_TASK STATEMENT_.
Your answer must be an exact transcription of the lines from the line with "産鑑定士に監修してもらい、お客様の疑問を少しでも解決" through the final line of the data.
++++++++++++++++++++
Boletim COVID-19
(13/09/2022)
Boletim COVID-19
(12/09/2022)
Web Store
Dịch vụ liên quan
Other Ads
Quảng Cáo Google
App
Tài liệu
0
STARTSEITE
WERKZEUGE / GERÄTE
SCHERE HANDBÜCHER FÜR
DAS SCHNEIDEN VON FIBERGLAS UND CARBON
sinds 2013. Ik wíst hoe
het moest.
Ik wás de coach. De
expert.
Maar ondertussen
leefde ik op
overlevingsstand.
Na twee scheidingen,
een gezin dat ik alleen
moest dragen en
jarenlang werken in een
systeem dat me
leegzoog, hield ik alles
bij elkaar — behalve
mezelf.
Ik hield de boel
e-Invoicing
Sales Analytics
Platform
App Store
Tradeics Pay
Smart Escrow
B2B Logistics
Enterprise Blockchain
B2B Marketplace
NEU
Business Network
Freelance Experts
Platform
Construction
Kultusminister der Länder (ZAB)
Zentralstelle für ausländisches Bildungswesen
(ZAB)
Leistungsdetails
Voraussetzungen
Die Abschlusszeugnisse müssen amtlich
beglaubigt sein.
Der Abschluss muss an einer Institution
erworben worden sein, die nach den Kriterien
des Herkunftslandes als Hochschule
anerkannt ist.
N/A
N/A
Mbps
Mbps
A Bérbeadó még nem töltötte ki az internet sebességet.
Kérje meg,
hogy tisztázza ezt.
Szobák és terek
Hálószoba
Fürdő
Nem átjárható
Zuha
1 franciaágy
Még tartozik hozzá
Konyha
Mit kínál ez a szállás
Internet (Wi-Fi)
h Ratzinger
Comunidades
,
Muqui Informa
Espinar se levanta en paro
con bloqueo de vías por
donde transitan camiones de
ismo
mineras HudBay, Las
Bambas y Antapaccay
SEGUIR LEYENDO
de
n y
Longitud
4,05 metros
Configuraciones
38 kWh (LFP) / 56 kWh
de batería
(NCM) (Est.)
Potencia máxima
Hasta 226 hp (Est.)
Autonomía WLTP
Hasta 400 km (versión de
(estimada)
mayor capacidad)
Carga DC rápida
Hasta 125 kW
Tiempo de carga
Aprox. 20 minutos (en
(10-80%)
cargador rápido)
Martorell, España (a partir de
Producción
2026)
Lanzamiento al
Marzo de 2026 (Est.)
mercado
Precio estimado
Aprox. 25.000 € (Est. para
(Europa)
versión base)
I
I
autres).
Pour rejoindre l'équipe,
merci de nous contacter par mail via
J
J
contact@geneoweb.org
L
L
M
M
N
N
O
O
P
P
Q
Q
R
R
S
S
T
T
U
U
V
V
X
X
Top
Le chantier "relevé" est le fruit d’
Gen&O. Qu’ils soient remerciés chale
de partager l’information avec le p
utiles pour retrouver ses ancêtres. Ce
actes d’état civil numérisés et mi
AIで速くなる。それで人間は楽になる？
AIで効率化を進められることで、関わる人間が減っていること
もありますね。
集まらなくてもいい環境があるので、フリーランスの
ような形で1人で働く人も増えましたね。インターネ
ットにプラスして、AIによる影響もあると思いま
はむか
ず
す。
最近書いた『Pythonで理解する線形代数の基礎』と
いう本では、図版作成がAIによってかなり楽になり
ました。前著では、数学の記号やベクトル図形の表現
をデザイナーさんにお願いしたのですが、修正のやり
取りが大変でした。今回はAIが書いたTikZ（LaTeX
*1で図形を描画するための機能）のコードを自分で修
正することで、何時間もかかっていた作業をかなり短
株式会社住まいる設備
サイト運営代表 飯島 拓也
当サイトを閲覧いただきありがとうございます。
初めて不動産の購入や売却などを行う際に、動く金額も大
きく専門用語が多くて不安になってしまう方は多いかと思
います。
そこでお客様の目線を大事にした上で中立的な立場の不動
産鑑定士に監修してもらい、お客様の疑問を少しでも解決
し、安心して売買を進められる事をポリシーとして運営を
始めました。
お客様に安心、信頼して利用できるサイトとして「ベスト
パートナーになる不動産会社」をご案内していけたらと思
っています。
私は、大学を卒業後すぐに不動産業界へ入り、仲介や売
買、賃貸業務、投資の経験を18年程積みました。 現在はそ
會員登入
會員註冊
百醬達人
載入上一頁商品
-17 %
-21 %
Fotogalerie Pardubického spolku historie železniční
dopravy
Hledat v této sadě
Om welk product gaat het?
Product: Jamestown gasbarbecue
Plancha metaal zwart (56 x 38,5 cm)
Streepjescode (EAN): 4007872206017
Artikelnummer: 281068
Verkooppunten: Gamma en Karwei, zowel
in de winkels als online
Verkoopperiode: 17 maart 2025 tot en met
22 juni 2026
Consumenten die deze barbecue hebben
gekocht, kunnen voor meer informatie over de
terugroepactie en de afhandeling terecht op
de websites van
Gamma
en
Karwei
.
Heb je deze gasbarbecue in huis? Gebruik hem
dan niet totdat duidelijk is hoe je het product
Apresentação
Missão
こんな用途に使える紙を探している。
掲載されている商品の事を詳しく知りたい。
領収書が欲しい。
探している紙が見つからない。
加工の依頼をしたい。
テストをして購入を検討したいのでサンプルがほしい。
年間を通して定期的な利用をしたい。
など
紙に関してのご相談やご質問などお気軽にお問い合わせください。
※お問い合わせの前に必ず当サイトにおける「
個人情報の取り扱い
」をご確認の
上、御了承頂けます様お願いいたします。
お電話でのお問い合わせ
++++++++++++++++++++
_REPLY TO THE EXERCISE_.
産鑑定士に監修してもらい、お客様の疑問を少しでも解決
し、安心して売買を進められる事をポリシーとして運営を
始めました。
お客様に安心、信頼して利用できるサイトとして「ベスト
パートナーになる不動産会社」をご案内していけたらと思
っています。
私は、大学を卒業後すぐに不動産業界へ入り、仲介や売
買、賃貸業務、投資の経験を18年程積みました。 現在はそ
會員登入
會員註冊
百醬達人
載入上一頁商品
-17 %
-21 %
Fotogalerie Pardubického spolku historie železniční
dopravy
Hledat v této sadě
Om welk product gaat het?
Product: Jamestown gasbarbecue
Plancha metaal zwart (56 x 38,5 cm)
Streepjescode (EAN): 4007872206017
Artikelnummer: 281068
Verkooppunten: Gamma en Karwei, zowel
in de winkels als online
Verkoopperiode: 17 maart 2025 tot en met
22 juni 2026
Consumenten die deze barbecue hebben
gekocht, kunnen voor meer informatie over de
terugroepactie en de afhandeling terecht op
de websites van
Gamma
en
Karwei
.
Heb je deze gasbarbecue in huis? Gebruik hem
dan niet totdat duidelijk is hoe je het product
Apresentação
Missão
こんな用途に使える紙を探している。
掲載されている商品の事を詳しく知りたい。
領収書が欲しい。
探している紙が見つからない。
加工の依頼をしたい。
テストをして購入を検討したいのでサンプルがほしい。
年間を通して定期的な利用をしたい。
など
紙に関してのご相談やご質問などお気軽にお問い合わせください。
※お問い合わせの前に必ず当サイトにおける「
個人情報の取り扱い
」をご確認の
上、御了承頂けます様お願いいたします。
お電話でのお問い合わせ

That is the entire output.